Items from a dataset:
__________

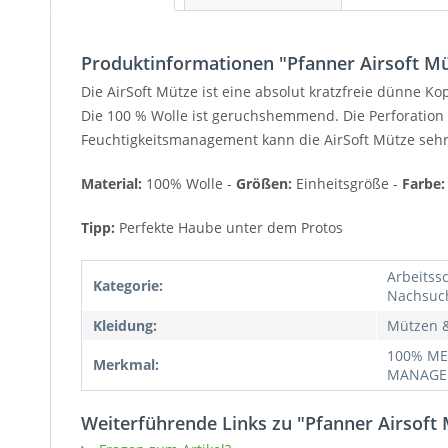
Produktinformationen "Pfanner Airsoft M
Die AirSoft Mütze ist eine absolut kratzfreie dünne Ko
Die 100 % Wolle ist geruchshemmend. Die Perforation
Feuchtigkeitsmanagement kann die AirSoft Mütze sehr 
Material:
100% Wolle -
Größen:
Einheitsgröße -
Farbe:
Tipp:
Perfekte Haube unter dem Protos
Arbeitssc
Kategorie:
Nachsuc
Kleidung:
Mützen 
100% ME
Merkmal:
MANAGEM
Weiterführende Links zu "Pfanner Airsoft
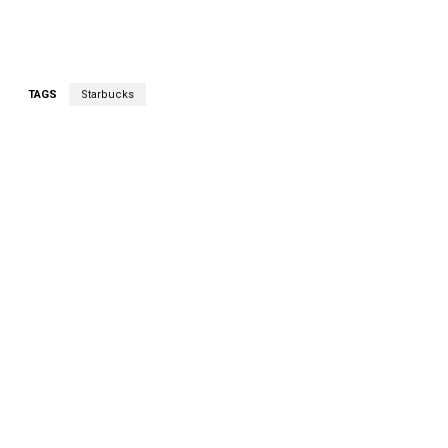
TAGS
Starbucks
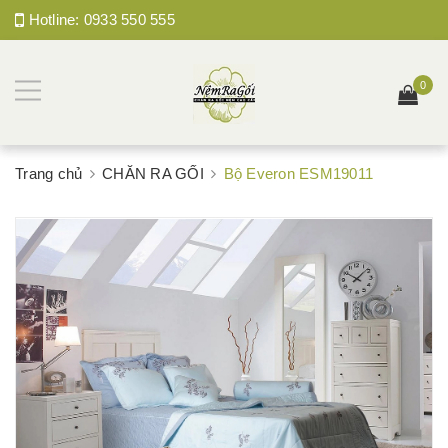
Hotline:
0933 550 555
0
Trang chủ
CHĂN RA GỐI
Bộ Everon ESM19011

__________

**Work instruction**. Copy the records above precisely, and leave every image out of the copy.

**Worked solution**.
Produktinformationen "Pfanner Airsoft M
Die AirSoft Mütze ist eine absolut kratzfreie dünne Ko
Die 100 % Wolle ist geruchshemmend. Die Perforation
Feuchtigkeitsmanagement kann die AirSoft Mütze sehr 
Material:
100% Wolle -
Größen:
Einheitsgröße -
Farbe:
Tipp:
Perfekte Haube unter dem Protos
Arbeitssc
Kategorie:
Nachsuc
Kleidung:
Mützen 
100% ME
Merkmal:
MANAGEM
Weiterführende Links zu "Pfanner Airsoft
TAGS
Starbucks
Hotline:
0933 550 555
0
Trang chủ
CHĂN RA GỐI
Bộ Everon ESM19011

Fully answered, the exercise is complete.